8.7. Pipelines

A Clara Pipeline is a directed acyclic graph that describes I/O dependencies between Clara Operators. Operators are defined as a container and a set of services the operator can make use of. Let’s take a look at a few examples. I/O dependencies can be disk-based or shared-memory payloads, where a downstream operator reads the disk outputs of one or many upstream operators.

As of release 0.5.0, Clara Pipelines can be typed and untyped.
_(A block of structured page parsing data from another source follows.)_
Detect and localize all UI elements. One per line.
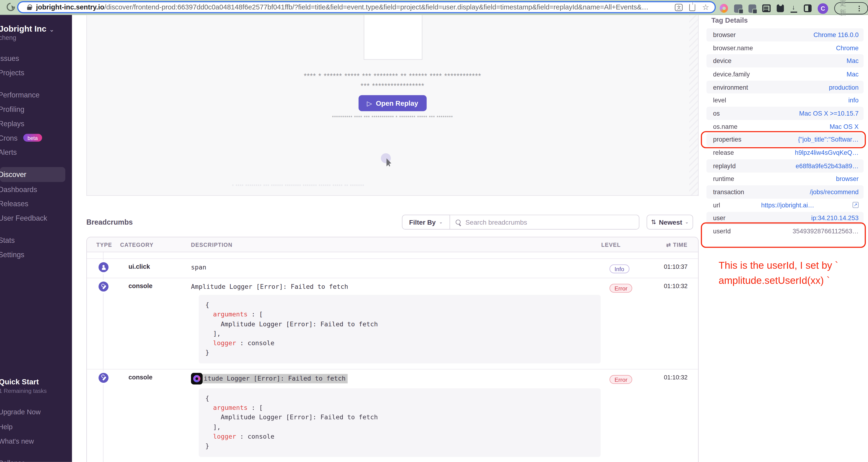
sidebar-item-help[interactable]: Help — [0, 420, 72, 434]
extensions-puzzle-icon[interactable] — [777, 4, 784, 12]
sidebar-item-settings[interactable]: Settings — [0, 247, 72, 262]
tag-value[interactable]: Mac OS X — [830, 123, 859, 130]
sidebar-item-collapse[interactable]: Collapse — [0, 456, 72, 462]
tag-row-browser.name: browser.nameChrome — [707, 41, 864, 55]
sidebar-item-crons[interactable]: Cronsbeta — [0, 130, 72, 145]
replay-masked-text-3: ********** **** *** *********** * ******… — [332, 114, 453, 120]
tag-value[interactable]: Chrome — [836, 44, 859, 51]
sidebar-item-upgrade-now[interactable]: Upgrade Now — [0, 405, 72, 420]
tag-key: release — [713, 150, 734, 156]
level-cell: Error — [601, 369, 654, 462]
sidebar-item-label: Alerts — [0, 148, 17, 156]
tag-value[interactable]: https://jobright.ai… — [761, 202, 814, 208]
tag-key: user — [713, 215, 725, 222]
sidebar-item-profiling[interactable]: Profiling — [0, 102, 72, 116]
sidebar-item-label: Upgrade Now — [0, 408, 41, 416]
sidebar-item-label: Settings — [0, 250, 24, 259]
sidebar-item-issues[interactable]: Issues — [0, 51, 72, 65]
breadcrumbs-table-body: ui.clickspanInfo01:10:37consoleAmplitude… — [87, 252, 698, 462]
sidebar-footer: Upgrade NowHelpWhat's newCollapse — [0, 405, 72, 462]
update-button[interactable]: 更新 ⋮ — [834, 2, 868, 14]
url-path: /discover/frontend-prod:66397dd0c0a04814… — [104, 3, 649, 11]
org-switcher[interactable]: Jobright Inc⌄ — [0, 24, 72, 33]
tag-value[interactable]: ip:34.210.14.253 — [811, 215, 859, 222]
table-row[interactable]: ui.clickspanInfo01:10:37 — [87, 259, 698, 278]
category-cell: console — [120, 278, 183, 369]
sidebar-item-alerts[interactable]: Alerts — [0, 145, 72, 159]
tag-value[interactable]: Mac OS X >=10.15.7 — [799, 110, 859, 117]
tag-row-userId: userId35493928766112563… — [707, 225, 864, 238]
tag-value[interactable]: e68f8a9fe52b43a89… — [796, 163, 859, 169]
translate-icon[interactable]: 文 — [675, 4, 683, 11]
sidebar-item-label: Releases — [0, 199, 28, 208]
sort-label: Newest — [659, 218, 682, 226]
level-badge: Info — [610, 265, 629, 273]
sidebar-item-dashboards[interactable]: Dashboards — [0, 182, 72, 196]
extension-icon-badged-1[interactable] — [734, 4, 742, 12]
console-args-code-block: { arguments : [ Amplitude Logger [Error]… — [199, 295, 601, 363]
search-input[interactable] — [464, 218, 633, 227]
sidebar-item-label: Collapse — [0, 459, 25, 462]
external-link-icon[interactable]: ↗ — [852, 202, 859, 208]
tag-value[interactable]: production — [829, 84, 859, 90]
replay-masked-text-faint: * **** ******** *** ****** ******** ****… — [232, 183, 364, 189]
filter-by-dropdown[interactable]: Filter By⌄ — [402, 215, 450, 230]
description-cell: Amplitude Logger [Error]: Failed to fetc… — [183, 278, 601, 369]
table-row[interactable]: consoleitude Logger [Error]: Failed to f… — [87, 369, 698, 462]
tag-value[interactable]: Mac — [846, 58, 859, 64]
sort-newest-button[interactable]: ⇅ Newest ⌄ — [647, 215, 693, 230]
tag-row-user: userip:34.210.14.253 — [707, 212, 864, 225]
tag-value[interactable]: browser — [836, 175, 859, 182]
open-replay-button[interactable]: ▷Open Replay — [359, 95, 427, 111]
quickstart-title[interactable]: Quick Start — [0, 378, 39, 386]
sidebar-item-stats[interactable]: Stats — [0, 233, 72, 247]
wrench-icon — [98, 373, 108, 383]
table-row[interactable]: consoleAmplitude Logger [Error]: Failed … — [87, 278, 698, 369]
replay-masked-text-1: **** * ****** ***** *** ******** ** ****… — [304, 72, 481, 80]
tag-value[interactable]: h9lpz4liw4sGvqKeQ… — [795, 150, 859, 156]
share-icon[interactable] — [689, 4, 695, 11]
breadcrumbs-title: Breadcrumbs — [86, 218, 133, 226]
tag-details-list: browserChrome 116.0.0browser.nameChromed… — [707, 28, 864, 238]
tag-key: level — [713, 97, 726, 104]
update-label: 更新 — [840, 0, 852, 18]
menu-kebab-icon[interactable]: ⋮ — [856, 4, 863, 12]
column-header-time[interactable]: ⇄ TIME — [654, 241, 699, 248]
side-panel-icon[interactable] — [804, 4, 812, 12]
replay-stripes-decoration — [689, 15, 698, 195]
sidebar-nav: IssuesProjectsPerformanceProfilingReplay… — [0, 51, 72, 262]
beta-badge: beta — [23, 134, 42, 141]
console-args-code-block: { arguments : [ Amplitude Logger [Error]… — [199, 388, 601, 457]
reload-icon[interactable] — [5, 1, 17, 13]
sidebar-item-performance[interactable]: Performance — [0, 87, 72, 102]
annotation-line-2: amplitude.setUserId(xx) ` — [718, 273, 838, 288]
tag-value[interactable]: info — [848, 97, 859, 104]
tag-value[interactable]: /jobs/recommend — [810, 189, 859, 195]
time-sort-icon: ⇄ — [666, 241, 671, 248]
sidebar-item-user-feedback[interactable]: User Feedback — [0, 211, 72, 225]
sidebar-item-label: User Feedback — [0, 214, 47, 222]
reading-list-icon[interactable] — [763, 4, 771, 12]
tag-value[interactable]: Mac — [846, 71, 859, 77]
profile-avatar[interactable]: C — [818, 3, 828, 14]
chatgpt-extension-icon[interactable] — [720, 4, 728, 13]
tag-key: runtime — [713, 175, 734, 182]
tag-row-transaction: transaction/jobs/recommend — [707, 186, 864, 199]
time-cell: 01:10:37 — [654, 259, 699, 278]
tag-value[interactable]: {"job_title":"Softwar… — [798, 136, 859, 143]
sidebar-item-label: What's new — [0, 438, 34, 446]
sidebar-item-replays[interactable]: Replays — [0, 116, 72, 130]
sidebar-item-projects[interactable]: Projects — [0, 65, 72, 80]
sidebar-item-what-s-new[interactable]: What's new — [0, 434, 72, 449]
tag-value[interactable]: Chrome 116.0.0 — [813, 31, 859, 38]
sidebar-item-label: Performance — [0, 90, 39, 99]
sidebar-item-label: Dashboards — [0, 185, 37, 193]
address-bar[interactable]: jobright-inc.sentry.io/discover/frontend… — [17, 1, 716, 13]
extension-icon-badged-2[interactable] — [748, 4, 756, 12]
sidebar-item-discover[interactable]: Discover — [0, 167, 65, 182]
breadcrumbs-search[interactable] — [450, 215, 639, 230]
downloads-icon[interactable] — [790, 4, 798, 12]
sidebar-item-releases[interactable]: Releases — [0, 196, 72, 211]
sidebar-item-label: Issues — [0, 54, 19, 62]
bookmark-star-icon[interactable]: ☆ — [702, 4, 709, 11]
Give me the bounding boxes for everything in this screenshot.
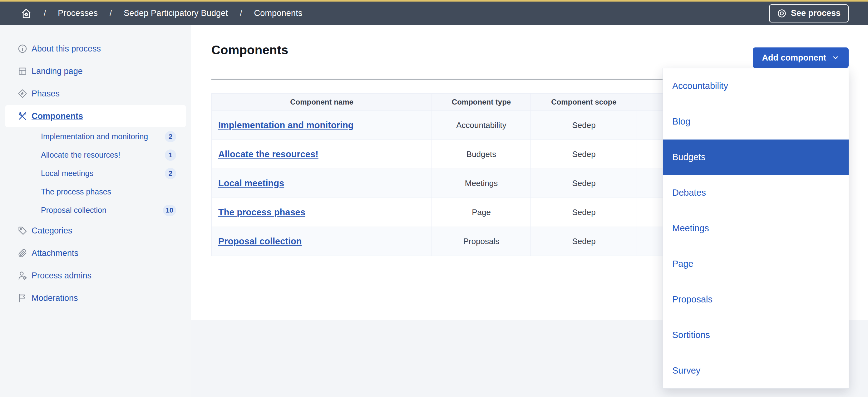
dropdown-item[interactable]: Page <box>663 246 849 282</box>
table-column-header: Component type <box>432 93 531 111</box>
table-column-header: Component name <box>212 93 432 111</box>
component-scope-cell: Sedep <box>531 198 637 227</box>
sidebar-subitem-label: Implementation and monitoring <box>41 132 148 141</box>
count-badge: 2 <box>165 168 176 179</box>
sidebar-top-list: About this process Landing page Phases C… <box>0 37 191 127</box>
breadcrumb-separator: / <box>110 8 112 18</box>
topbar: / Processes / Sedep Participatory Budget… <box>0 0 868 25</box>
phases-icon <box>18 89 28 99</box>
count-badge: 2 <box>165 131 176 142</box>
sidebar-item-label: Moderations <box>32 293 78 303</box>
sidebar-item-label: About this process <box>32 44 101 54</box>
sidebar-item[interactable]: Landing page <box>0 60 191 82</box>
component-type-cell: Page <box>432 198 531 227</box>
count-badge: 1 <box>165 150 176 161</box>
breadcrumb-link[interactable]: Processes <box>58 8 98 18</box>
dropdown-item[interactable]: Debates <box>663 175 849 211</box>
tools-icon <box>18 111 28 121</box>
eye-icon <box>777 9 786 18</box>
dropdown-item[interactable]: Blog <box>663 104 849 139</box>
component-name-link[interactable]: Implementation and monitoring <box>218 120 353 130</box>
see-process-label: See process <box>791 8 840 18</box>
sidebar-item[interactable]: Process admins <box>0 264 191 287</box>
sidebar-subitem-label: Local meetings <box>41 169 93 178</box>
breadcrumb-segment: / Processes <box>44 8 98 18</box>
tag-icon <box>18 226 28 236</box>
dropdown-item[interactable]: Proposals <box>663 282 849 317</box>
home-icon <box>21 8 32 19</box>
sidebar-item[interactable]: Moderations <box>0 287 191 309</box>
add-component-label: Add component <box>762 53 826 63</box>
sidebar-item-label: Landing page <box>32 66 83 76</box>
sidebar-item[interactable]: Attachments <box>0 242 191 264</box>
breadcrumb: / Processes / Sedep Participatory Budget… <box>21 8 303 19</box>
sidebar-item[interactable]: Phases <box>0 82 191 105</box>
landing-page-icon <box>18 66 28 76</box>
breadcrumb-separator: / <box>240 8 242 18</box>
breadcrumb-link[interactable]: Components <box>254 8 302 18</box>
info-icon <box>18 44 28 54</box>
sidebar-item-label: Attachments <box>32 249 79 258</box>
component-name-link[interactable]: Proposal collection <box>218 236 302 246</box>
component-name-link[interactable]: Local meetings <box>218 178 284 188</box>
sidebar-item[interactable]: About this process <box>0 37 191 60</box>
sidebar-item-label: Phases <box>32 89 60 99</box>
breadcrumb-link[interactable]: Sedep Participatory Budget <box>124 8 228 18</box>
home-breadcrumb-link[interactable] <box>21 8 32 19</box>
component-type-cell: Meetings <box>432 169 531 198</box>
sidebar-subitem-label: Proposal collection <box>41 206 106 215</box>
component-scope-cell: Sedep <box>531 169 637 198</box>
sidebar-bottom-list: Categories Attachments Process admins Mo… <box>0 220 191 309</box>
sidebar-subitem[interactable]: The process phases <box>0 183 191 201</box>
see-process-button[interactable]: See process <box>769 4 849 23</box>
breadcrumb-items: / Processes / Sedep Participatory Budget… <box>44 8 303 18</box>
dropdown-item[interactable]: Budgets <box>663 139 849 175</box>
add-component-dropdown: AccountabilityBlogBudgetsDebatesMeetings… <box>662 68 849 389</box>
paperclip-icon <box>18 248 28 258</box>
sidebar-subitem-label: Allocate the resources! <box>41 151 120 160</box>
dropdown-item[interactable]: Meetings <box>663 211 849 246</box>
sidebar-item-label: Categories <box>32 226 72 236</box>
add-component-button[interactable]: Add component <box>753 47 849 68</box>
component-scope-cell: Sedep <box>531 140 637 169</box>
page-title: Components <box>211 43 288 57</box>
component-name-link[interactable]: Allocate the resources! <box>218 149 318 159</box>
sidebar-subitem[interactable]: Proposal collection 10 <box>0 201 191 220</box>
component-scope-cell: Sedep <box>531 111 637 140</box>
component-type-cell: Budgets <box>432 140 531 169</box>
component-scope-cell: Sedep <box>531 227 637 256</box>
breadcrumb-segment: / Components <box>240 8 302 18</box>
sidebar-component-sublist: Implementation and monitoring 2 Allocate… <box>0 127 191 220</box>
count-badge: 10 <box>163 205 176 216</box>
flag-icon <box>18 293 28 303</box>
sidebar: About this process Landing page Phases C… <box>0 25 191 397</box>
sidebar-item[interactable]: Components <box>5 105 186 127</box>
sidebar-item-label: Components <box>32 111 83 121</box>
breadcrumb-segment: / Sedep Participatory Budget <box>110 8 228 18</box>
sidebar-subitem[interactable]: Implementation and monitoring 2 <box>0 127 191 146</box>
dropdown-item[interactable]: Sortitions <box>663 317 849 353</box>
chevron-down-icon <box>832 54 839 62</box>
dropdown-item[interactable]: Survey <box>663 353 849 388</box>
sidebar-subitem[interactable]: Local meetings 2 <box>0 164 191 183</box>
sidebar-subitem-label: The process phases <box>41 187 111 196</box>
sidebar-subitem[interactable]: Allocate the resources! 1 <box>0 146 191 164</box>
component-name-link[interactable]: The process phases <box>218 207 305 217</box>
user-gear-icon <box>18 271 28 280</box>
sidebar-item[interactable]: Categories <box>0 220 191 242</box>
sidebar-item-label: Process admins <box>32 271 91 280</box>
dropdown-item[interactable]: Accountability <box>663 68 849 104</box>
component-type-cell: Proposals <box>432 227 531 256</box>
component-type-cell: Accountability <box>432 111 531 140</box>
admin-app: / Processes / Sedep Participatory Budget… <box>0 0 868 397</box>
breadcrumb-separator: / <box>44 8 46 18</box>
table-column-header: Component scope <box>531 93 637 111</box>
  • Untyped pipelines, supported in API versions 0.4.0 and below both when using Argo or Clara orchestration, have the following properties.
    • They do not automatically support shared memory management, a consequence of which is the inability to expose the assumed type information about the shared memory allocation manually managed by the operator developer.
    • They do not provide the pipeline developer with the ability to perform pre-runtime validation of operator compatibility, which is necessary when different developers are responsible for different operators which may be used in multiple pipelines.
  • Typed pipelines, supported with API versions 0.5.0 and above and only when using the Clara orchestration engine, address the drawbacks of untyped pipelines.
    • Shared memory variables and disk-based payloads are declared with explicit typing in the operator properties, allowing pre-runtime validation of I/O compatibility between operators.
    • Shared memory variable life-cycles are automatically managed by the Clara orchestration engine, where variables are allocated and de-allocated based on the scope where they are used in the pipeline.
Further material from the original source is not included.